----- Entries supplied

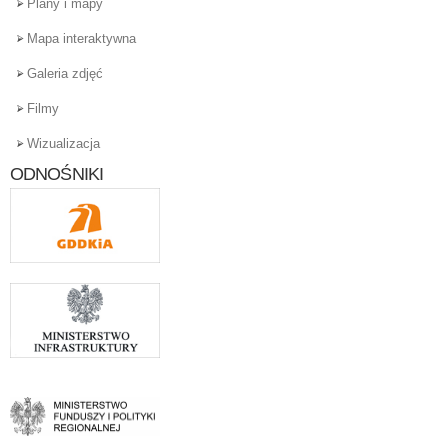
Plany i mapy
Mapa interaktywna
Galeria zdjęć
Filmy
Wizualizacja
ODNOŚNIKI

----------

A verbatim copy of the records above, without pictures, is required.

● Task answer
Plany i mapy
Mapa interaktywna
Galeria zdjęć
Filmy
Wizualizacja
ODNOŚNIKI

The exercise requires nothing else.